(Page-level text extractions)
□ □ □ □
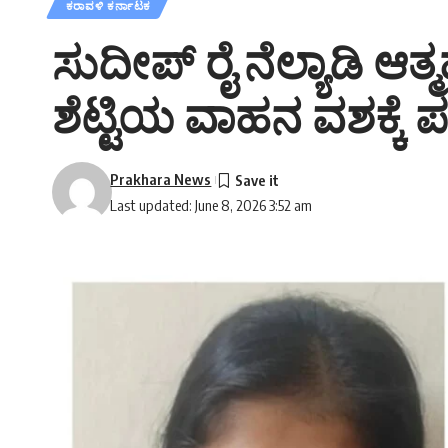
ಕರಾವಳಿ ಕರ್ನಾಟಕ
ಸುದೀಪ್ ರೈ ನೆಲ್ಯಾಡಿ ಆತ್
ಶೆಟ್ಟಿಯ ವಾಹನ ವಶಕ್ಕೆ
Prakhara News
Last updated: June 8, 2026 3:52 am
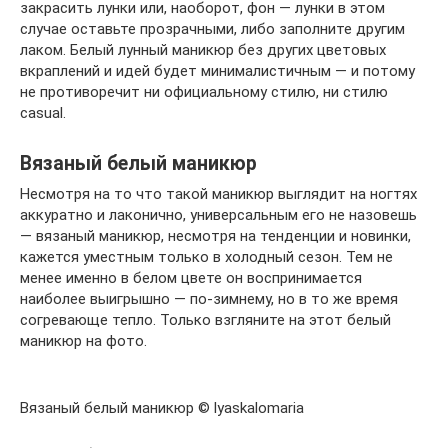
закрасить лунки или, наоборот, фон — лунки в этом
случае оставьте прозрачными, либо заполните другим
лаком. Белый лунный маникюр без других цветовых
вкраплений и идей будет минималистичным — и потому
не противоречит ни официальному стилю, ни стилю
casual.
Вязаный белый маникюр
Несмотря на то что такой маникюр выглядит на ногтях
аккуратно и лаконично, универсальным его не назовешь
— вязаный маникюр, несмотря на тенденции и новинки,
кажется уместным только в холодный сезон. Тем не
менее именно в белом цвете он воспринимается
наиболее выигрышно — по-зимнему, но в то же время
согревающе тепло. Только взгляните на этот белый
маникюр на фото.
Вязаный белый маникюр © lyaskalomaria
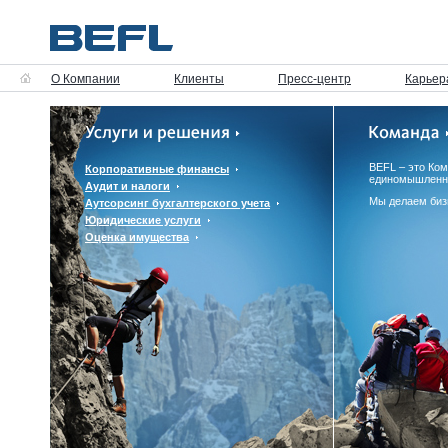
О Компании
Клиенты
Пресс-центр
Карьер
BEFL – это Ко
Корпоративные финансы
единомышленн
Аудит и налоги
Мы делаем биз
Аутсорсинг бухгалтерского учета
Юридические услуги
Оценка имущества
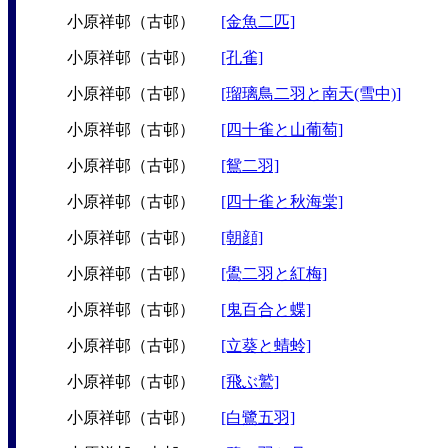
小原祥邨（古邨）
[金魚二匹]
小原祥邨（古邨）
[孔雀]
小原祥邨（古邨）
[瑠璃鳥二羽と南天(雪中)]
小原祥邨（古邨）
[四十雀と山葡萄]
小原祥邨（古邨）
[鴛二羽]
小原祥邨（古邨）
[四十雀と秋海棠]
小原祥邨（古邨）
[朝顔]
小原祥邨（古邨）
[鷽二羽と紅梅]
小原祥邨（古邨）
[鬼百合と蝶]
小原祥邨（古邨）
[立葵と蜻蛉]
小原祥邨（古邨）
[飛ぶ鷲]
小原祥邨（古邨）
[白鷺五羽]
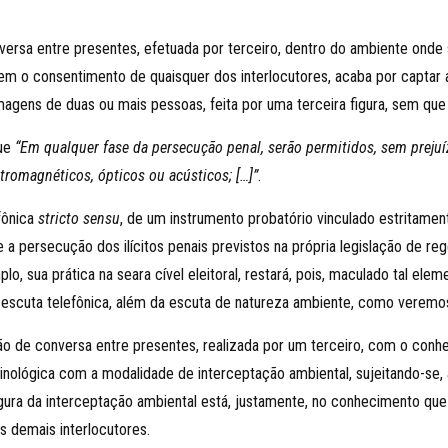
nversa entre presentes, efetuada por terceiro, dentro do ambiente ond
em o consentimento de quaisquer dos interlocutores, acaba por captar 
magens de duas ou mais pessoas, feita por uma terceira figura, sem que
que
“Em qualquer fase da persecução penal, serão permitidos, sem prejuíz
etromagnéticos, ópticos ou acústicos; […]”
.
fônica
stricto sensu
, de um instrumento probatório vinculado estritamen
e a persecução dos ilícitos penais previstos na própria legislação de r
lo, sua prática na seara cível eleitoral, restará, pois, maculado tal elem
da escuta telefônica, além da escuta de natureza ambiente, como veremos
ão de conversa entre presentes, realizada por um terceiro, com o conh
minológica com a modalidade de interceptação ambiental, sujeitando-se, 
gura da interceptação ambiental está, justamente, no conhecimento que
s demais interlocutores.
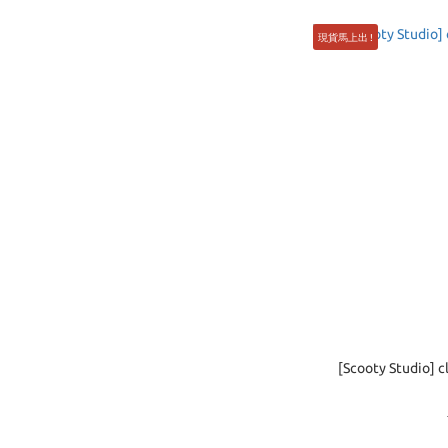
現貨馬上出 !
[Scooty Studio] c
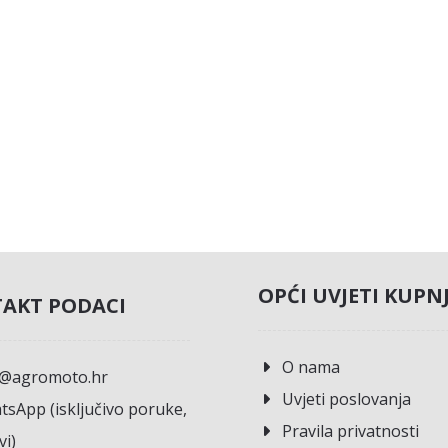
OPĆI UVJETI KUPN
AKT PODACI
O nama
o@agromoto.hr
Uvjeti poslovanja
sApp (isključivo poruke,
Pravila privatnosti
vi)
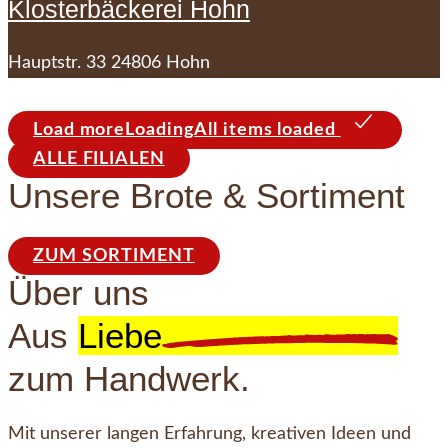
Klosterbäckerei Hohn
Hauptstr. 33 24806 Hohn
Load more
Loading
All items loaded
ALLE FILIALEN
Unsere Brote & Sortiment
ZUM SORTIMENT
Über uns
Aus
Liebe
zum Handwerk.
Mit unserer langen Erfahrung, kreativen Ideen und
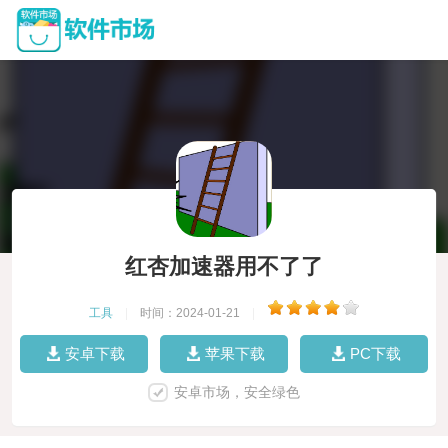
红杏加速器用不了了
工具
|
时间：2024-01-21
|
安卓下载
苹果下载
PC下载
安卓市场，安全绿色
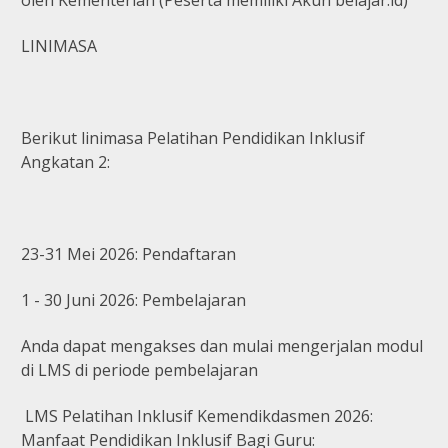
LINIMASA
Berikut linimasa Pelatihan Pendidikan Inklusif
Angkatan 2:
23-31 Mei 2026: Pendaftaran
1 - 30 Juni 2026: Pembelajaran
Anda dapat mengakses dan mulai mengerjalan modul
di LMS di periode pembelajaran
LMS Pelatihan Inklusif Kemendikdasmen 2026:
Manfaat Pendidikan Inklusif Bagi Guru:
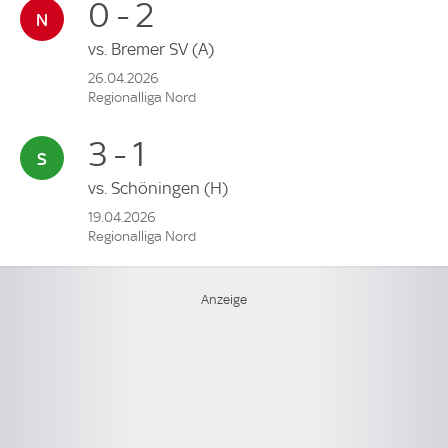
0 - 2
vs.
Bremer SV
(A)
26.04.2026
Regionalliga Nord
3 - 1
vs.
Schöningen
(H)
19.04.2026
Regionalliga Nord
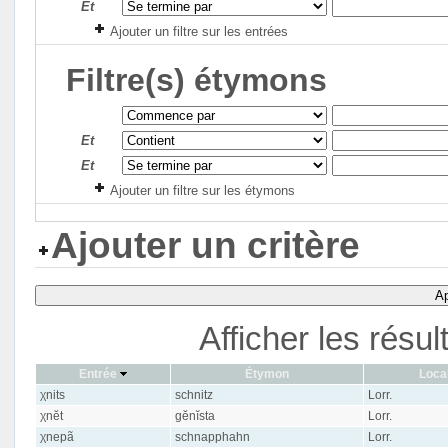
Et
Ajouter un filtre sur les entrées
Filtre(s) étymons
Et
Et
Ajouter un filtre sur les étymons
Ajouter un critère
Ap
Afficher les résu
Entrée
Étymon
Local
χnits
schnitz
Lorr.
χnĕt
gĕnĭsta
Lorr.
χnepã
schnapphahn
Lorr.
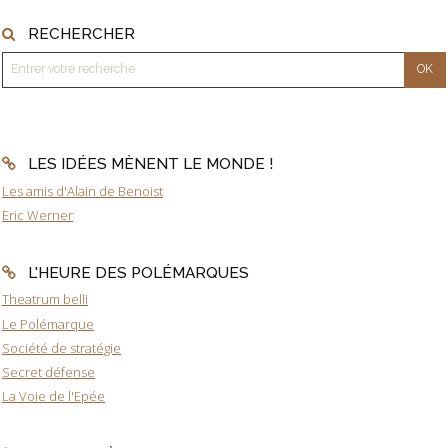
RECHERCHER
LES IDÉES MÈNENT LE MONDE !
Les amis d'Alain de Benoist
Eric Werner
L'HEURE DES POLÉMARQUES
Theatrum belli
Le Polémarque
Société de stratégie
Secret défense
La Voie de l'Epée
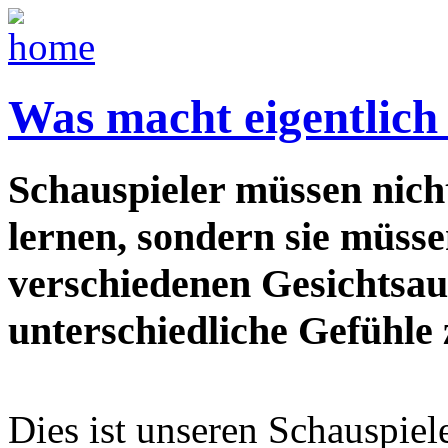
Was macht eigentlich
Schauspieler müssen nich
lernen, sondern sie müss
verschiedenen Gesichtsa
unterschiedliche Gefühle 
Dies ist unseren Schauspiel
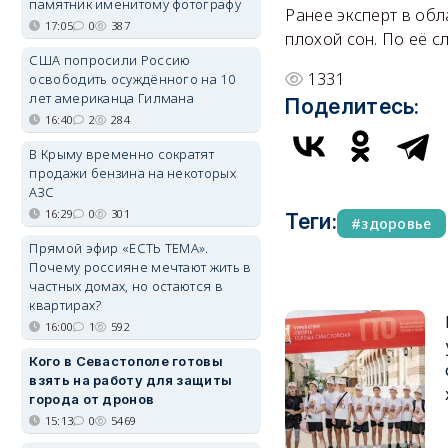
памятник именитому фотографу
Ранее эксперт в обл
17:05
0
387
плохой сон. По её с
США попросили Россию
1331
освободить осуждённого на 10
лет американца Гилмана
Поделитесь:
16:40
2
284
В Крыму временно сократят
продажи бензина на некоторых
АЗС
16:29
0
301
Теги:
здоровье
Прямой эфир «ЕСТЬ ТЕМА».
Почему россияне мечтают жить в
частных домах, но остаются в
квартирах?
16:00
1
592
Кого в Севастополе готовы
взять на работу для защиты
города от дронов
15:13
0
5469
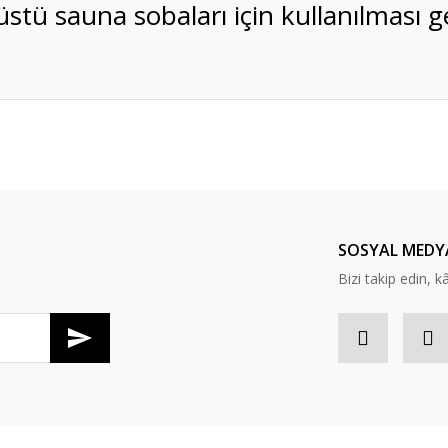
stü sauna sobaları için kullanılması 
Bu ürüne ilk yorumu siz yapın!
Yorum Yaz
SOSYAL MEDY
Bizi takip edin, kâr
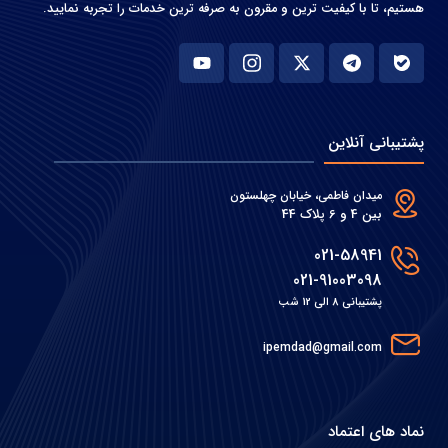
هستیم، تا با کیفیت ترین و مقرون به صرفه ترین خدمات را تجربه نمایید.
پشتیبانی آنلاین
میدان فاطمی، خیابان چهلستون
بین 4 و 6 پلاک 44
021-58941
021-91003098
پشتیبانی 8 الی 12 شب
ipemdad@gmail.com
نماد های اعتماد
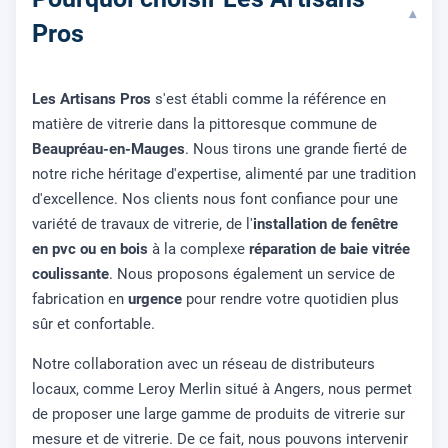
▾
Pros
Les Artisans Pros
s'est établi comme la référence en
matière de vitrerie dans la pittoresque commune de
Beaupréau-en-Mauges
. Nous tirons une grande fierté de
notre riche héritage d'expertise, alimenté par une tradition
d'excellence. Nos clients nous font confiance pour une
variété de travaux de vitrerie, de l'
installation de fenêtre
en pvc ou en bois
à la complexe
réparation de baie vitrée
coulissante
. Nous proposons également un service de
fabrication en
urgence
pour rendre votre quotidien plus
sûr et confortable.
Notre collaboration avec un réseau de distributeurs
locaux, comme Leroy Merlin situé à Angers, nous permet
de proposer une large gamme de produits de vitrerie sur
mesure et de vitrerie. De ce fait, nous pouvons intervenir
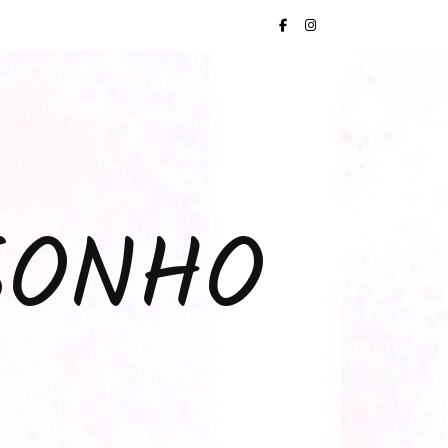
SONHO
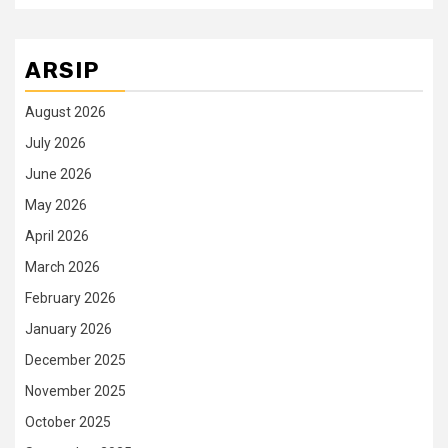
ARSIP
August 2026
July 2026
June 2026
May 2026
April 2026
March 2026
February 2026
January 2026
December 2025
November 2025
October 2025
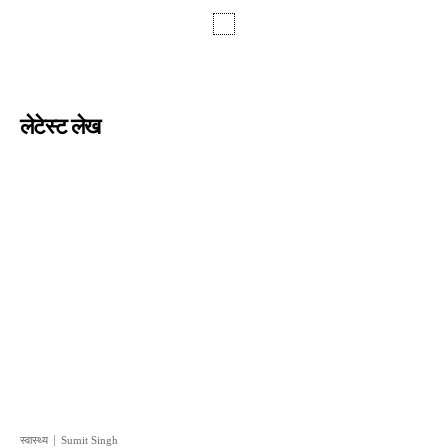
लेटेस्ट लेख
स्वास्थ्य
Sumit Singh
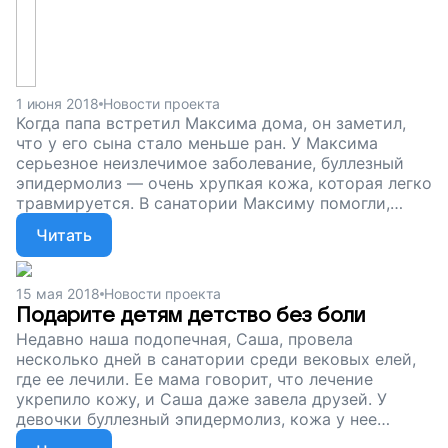
1 июня 2018
Новости проекта
Когда папа встретил Максима дома, он заметил,
что у его сына стало меньше ран. У Максима
серьезное неизлечимое заболевание, буллезный
эпидермолиз — очень хрупкая кожа, которая легко
травмируется. В санатории Максиму помогли,
кожа укрепилась, раны затянулись и стали меньше
Читать
болеть. Сейчас мы собираем деньги, чтобы десять
детей с буллезным эпидермолизом прошли такой
же курс лечения. Помогите детям не бояться
15 мая 2018
Новости проекта
нового дня, поддержите наш проект!
Подарите детям детство без боли
Недавно наша подопечная, Саша, провела
несколько дней в санатории среди вековых елей,
где ее лечили. Ее мама говорит, что лечение
укрепило кожу, и Саша даже завела друзей. У
девочки буллезный эпидермолиз, кожа у нее
нежная, как у бабочки, и любое прикосновение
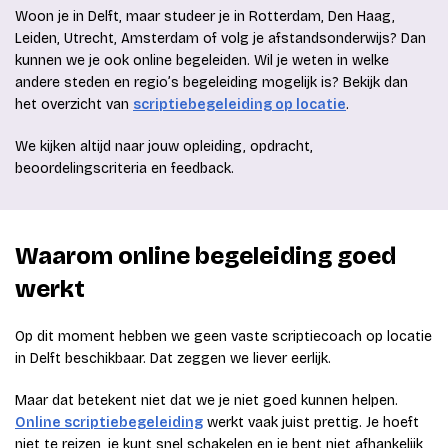
Woon je in Delft, maar studeer je in Rotterdam, Den Haag,
Leiden, Utrecht, Amsterdam of volg je afstandsonderwijs? Dan
kunnen we je ook online begeleiden. Wil je weten in welke
andere steden en regio’s begeleiding mogelijk is? Bekijk dan
het overzicht van
scriptiebegeleiding op locatie
.
We kijken altijd naar jouw opleiding, opdracht,
beoordelingscriteria en feedback.
Waarom online begeleiding goed
werkt
Op dit moment hebben we geen vaste scriptiecoach op locatie
in Delft beschikbaar. Dat zeggen we liever eerlijk.
Maar dat betekent niet dat we je niet goed kunnen helpen.
Online scriptiebegeleiding
werkt vaak juist prettig. Je hoeft
niet te reizen, je kunt snel schakelen en je bent niet afhankelijk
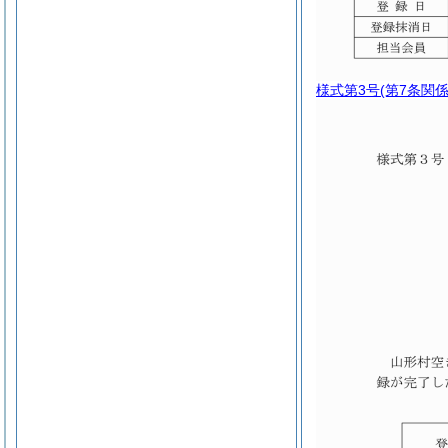
様式第3号
(第7条関係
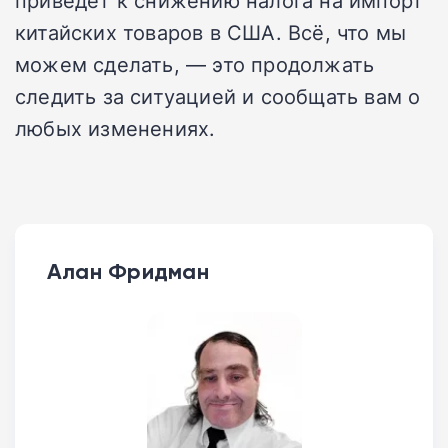
приведёт к снижению налога на импорт
китайских товаров в США. Всё, что мы
можем сделать, — это продолжать
следить за ситуацией и сообщать вам о
любых изменениях.
Алан Фридман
□ □ □ □
**TASK OBJECTIVE**
Output exactly the lines above that lie between the line with "February 2026" and the line with "We kijken altijd", those two lines included, and no pictures.

**RESPONSE**
February 2026
January 2026
December 2025
November 2025
October 2025
लेटेस्ट लेख
स्वास्थ्य
Sumit Singh
1 июня 2018
Новости проекта
Когда папа встретил Максима дома, он заметил,
что у его сына стало меньше ран. У Максима
серьезное неизлечимое заболевание, буллезный
эпидермолиз — очень хрупкая кожа, которая легко
травмируется. В санатории Максиму помогли,
кожа укрепилась, раны затянулись и стали меньше
Читать
болеть. Сейчас мы собираем деньги, чтобы десять
детей с буллезным эпидермолизом прошли такой
же курс лечения. Помогите детям не бояться
15 мая 2018
Новости проекта
нового дня, поддержите наш проект!
Подарите детям детство без боли
Недавно наша подопечная, Саша, провела
несколько дней в санатории среди вековых елей,
где ее лечили. Ее мама говорит, что лечение
укрепило кожу, и Саша даже завела друзей. У
девочки буллезный эпидермолиз, кожа у нее
нежная, как у бабочки, и любое прикосновение
Woon je in Delft, maar studeer je in Rotterdam, Den Haag,
Leiden, Utrecht, Amsterdam of volg je afstandsonderwijs? Dan
kunnen we je ook online begeleiden. Wil je weten in welke
andere steden en regio’s begeleiding mogelijk is? Bekijk dan
het overzicht van
scriptiebegeleiding op locatie
.
We kijken altijd naar jouw opleiding, opdracht,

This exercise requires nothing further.